===== RECORDS FOR THIS EXERCISE =====
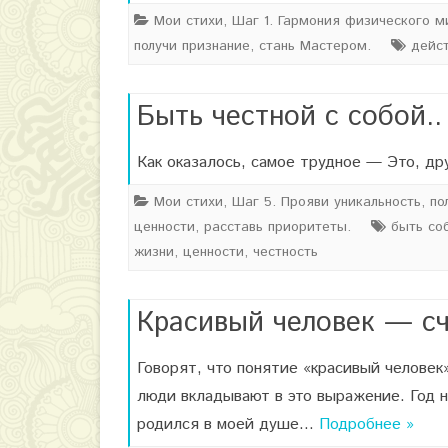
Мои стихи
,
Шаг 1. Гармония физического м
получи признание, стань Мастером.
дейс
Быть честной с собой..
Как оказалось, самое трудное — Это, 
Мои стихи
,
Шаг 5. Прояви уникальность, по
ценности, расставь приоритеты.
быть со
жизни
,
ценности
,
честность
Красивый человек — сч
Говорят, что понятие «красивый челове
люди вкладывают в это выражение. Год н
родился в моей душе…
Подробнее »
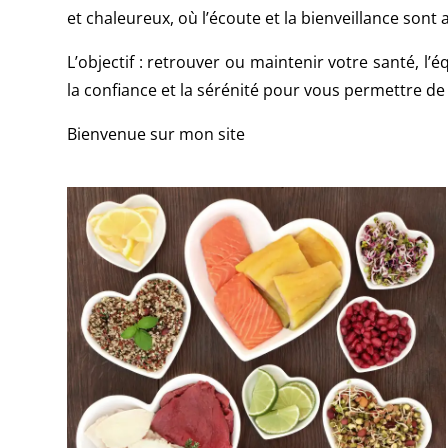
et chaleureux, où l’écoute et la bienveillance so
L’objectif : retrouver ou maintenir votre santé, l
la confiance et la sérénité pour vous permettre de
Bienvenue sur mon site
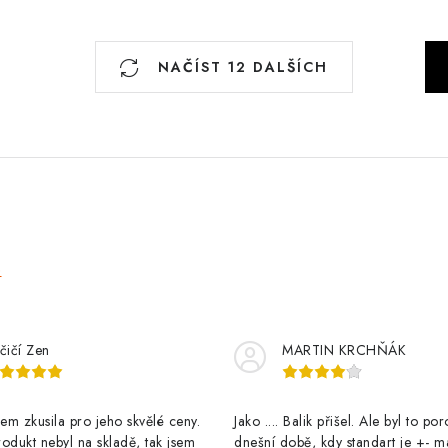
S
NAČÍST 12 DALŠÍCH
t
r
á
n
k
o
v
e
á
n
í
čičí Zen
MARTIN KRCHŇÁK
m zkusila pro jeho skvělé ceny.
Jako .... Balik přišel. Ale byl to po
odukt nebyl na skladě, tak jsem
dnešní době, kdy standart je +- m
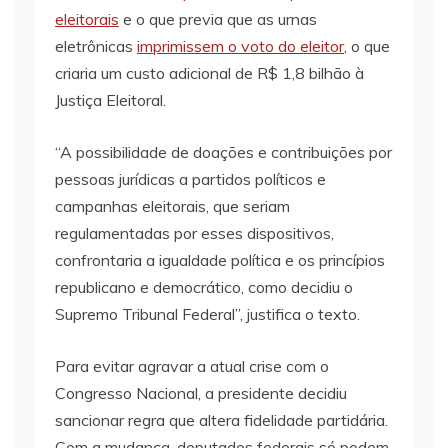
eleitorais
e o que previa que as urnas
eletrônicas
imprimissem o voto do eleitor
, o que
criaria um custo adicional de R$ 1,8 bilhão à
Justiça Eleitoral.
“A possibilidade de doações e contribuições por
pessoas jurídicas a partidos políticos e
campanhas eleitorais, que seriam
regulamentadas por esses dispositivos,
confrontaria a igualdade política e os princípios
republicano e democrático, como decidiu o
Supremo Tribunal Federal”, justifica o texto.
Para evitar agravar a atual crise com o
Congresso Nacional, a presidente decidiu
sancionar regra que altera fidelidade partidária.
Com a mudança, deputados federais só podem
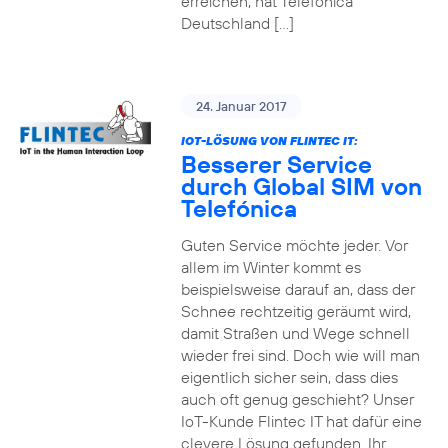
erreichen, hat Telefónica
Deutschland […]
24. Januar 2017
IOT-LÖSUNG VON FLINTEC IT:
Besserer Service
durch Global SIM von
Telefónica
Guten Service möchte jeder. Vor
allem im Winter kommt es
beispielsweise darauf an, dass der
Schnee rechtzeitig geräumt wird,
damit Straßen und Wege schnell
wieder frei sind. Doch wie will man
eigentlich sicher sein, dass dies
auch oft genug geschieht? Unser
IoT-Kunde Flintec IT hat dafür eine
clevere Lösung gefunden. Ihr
=====
===== RECORDS FOR THIS EXERCISE =====
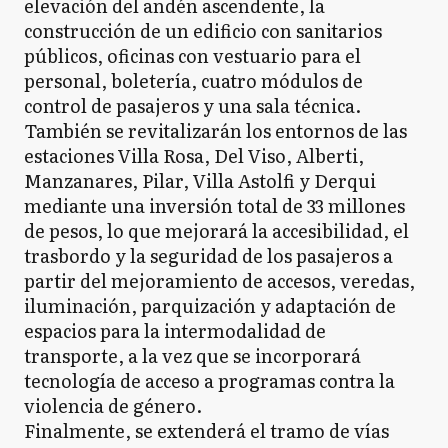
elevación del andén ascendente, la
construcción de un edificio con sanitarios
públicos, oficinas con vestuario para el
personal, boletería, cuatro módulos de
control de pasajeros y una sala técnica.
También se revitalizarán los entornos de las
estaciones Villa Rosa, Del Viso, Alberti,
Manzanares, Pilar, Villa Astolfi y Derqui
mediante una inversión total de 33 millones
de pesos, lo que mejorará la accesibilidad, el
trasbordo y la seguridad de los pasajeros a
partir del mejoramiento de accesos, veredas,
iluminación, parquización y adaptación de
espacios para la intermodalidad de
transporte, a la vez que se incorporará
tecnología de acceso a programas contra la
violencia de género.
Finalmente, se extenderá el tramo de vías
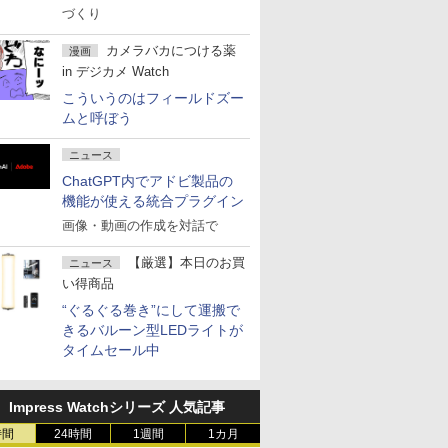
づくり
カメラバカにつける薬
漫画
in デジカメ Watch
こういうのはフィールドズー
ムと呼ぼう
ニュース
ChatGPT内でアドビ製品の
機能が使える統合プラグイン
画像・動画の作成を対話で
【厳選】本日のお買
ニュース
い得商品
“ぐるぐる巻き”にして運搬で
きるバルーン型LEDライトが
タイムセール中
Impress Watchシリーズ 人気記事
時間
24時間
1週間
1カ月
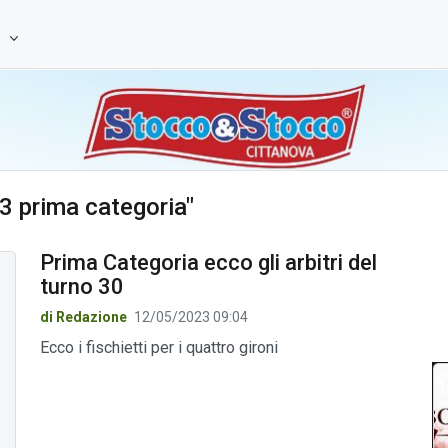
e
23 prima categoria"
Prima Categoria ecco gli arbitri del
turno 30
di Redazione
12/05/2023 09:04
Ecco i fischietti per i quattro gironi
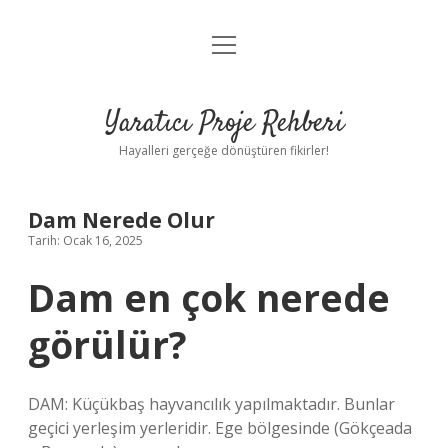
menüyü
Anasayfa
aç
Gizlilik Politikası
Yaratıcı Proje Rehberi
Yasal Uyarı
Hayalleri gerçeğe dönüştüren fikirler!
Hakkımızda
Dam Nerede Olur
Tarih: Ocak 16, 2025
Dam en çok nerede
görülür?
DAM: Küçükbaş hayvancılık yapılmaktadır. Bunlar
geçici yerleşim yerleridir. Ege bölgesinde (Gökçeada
=====
From the entries above, copy each line holding "Telefónica".

erreichen, hat Telefónica
Telefónica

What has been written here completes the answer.